Yuri membeku ketika sepasang tangan kekar melingkar di pinggangnya. Pula, ia merasakan bahwa kepala seseorang berada di bahu kananya. Aroma khas pemuda yang kehadirannya sangat diinginkan. Lee Taeyong. Memeluknya dari belakang.

Jimin melenggang. Membiarkan sepasang insan tersebut saling bertukar pendapat‒kiranya.

Taeyong melepas pelukan kecilnya. Membalikkan tubuh Yuri. Gadis itu menahan sesuatu terjatuh dari pelupuk matanya. Air mata? Taeyong membenci sebuah tangisan. Terlebih tangisan tersebut berasal dari gadis yang dicintainya. Taeyong berharap, Yuri tidak akan menggoyahkan bendungannya.

“Apa yang kau katakan itu benar?”

Taeyong menatap Yuri lamat. Desiran aneh kembali merajalela pada diri Yuri.

“Apa ada alasan lain bagiku untuk mengatakan tidak?”

Taeyong mendekap gadis itu seerat mungkin. Seolah tidak ingin gadis itu pergi. Selama ini, perjuangannya tidak sia-sia. Mengagumi gadis itu dalam diam merupakan hal terburuk yang harus Taeyong lakukan. Sisi baiknya, hal tersebut telah ditepisnya dengan baik.

“Kau membuatku gila Yul, aku mencintaimu.”

Yuri mendongakkan kepalanya, “Apa terlalu cepat bagiku untuk menjawab bahwa aku juga mencintaimu?”

“Tidak. Bahkan aku akan sangat senang mendengarnya,”

Dan Yuri tersenyum manis, “Aku mencintaimu Taeyong~”

END

Dan apalah daya dakuh cuman bisa mengagumi mas Taeyong dalam diam.

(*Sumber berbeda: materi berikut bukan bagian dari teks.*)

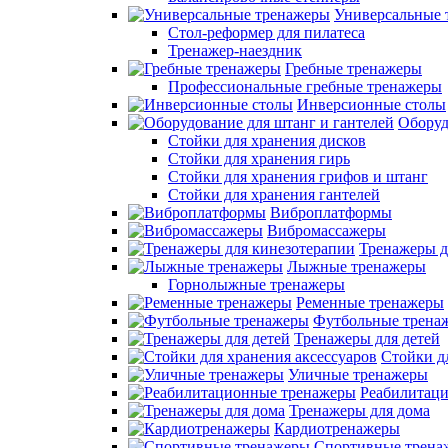
Универсальные 
Стол-реформер для пилатеса
Тренажер-наездник
Гребные тренажеры
Профессиональные гребные тренажеры
Инверсионные столы
Оборуд
Стойки для хранения дисков
Стойки для хранения гирь
Стойки для хранения грифов и штанг
Стойки для хранения гантелей
Виброплатформы
Вибромассажеры
Тренажеры д
Лыжные тренажеры
Горнолыжные тренажеры
Ременные тренажеры
Футбольные трена
Тренажеры для детей
Стойки д
Уличные тренажеры
Реабилитац
Тренажеры для дома
Кардиотренажеры
Спортивные трена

Maafkan dakuh suka buat yang aneh, dan apaan endingnya nggak memuaskan banget.
Yah maklum lagi kena writer block pas nyelesein ff ini,
Semoga para YulTae shipper puas ya?

Bye~ ©Firda©

13 thoughts on “Insane (Oneshoot)

  1. Ihiwwww taeyong akhirnya dapetin yuri juga setelah sekian lama menunggu, berharap, dan mengagumi yuri secara diam-diam 😀 .. usaha taeyong gak sia-sia deh

    Yuri akhirnya dapet cinta yang baru dari taeyong .. dan bisa ngilangin perasaannya ke jimin uhuyy

    Jimin sadar ? #senyumsetan
    Kasian banget jimin .. udah sadar, abis itu nyatain perasaannya ke yuri, ehhh malah di tolak

    Liked by 1 person

  2. Woah akhirnya update juga ya.
    Taeyong sweet bangetya n akhirnya yul unnie menyadari persaannya.
    Ditunggu ff yg lain.fighting

    Like

  3. Bikin senyum” sendiri heheh
    Sukurin tuh si Jimin abis ga pernah sadar sih jadi Yuri nya pergi kan(?)
    Feel nya dapet deh thor 😂
    Disini Taeyong gentle deh gak kaya Jimin wk. Udah dapet Neulra malah mau dapetin Yuri, selama ini dia kemana(?)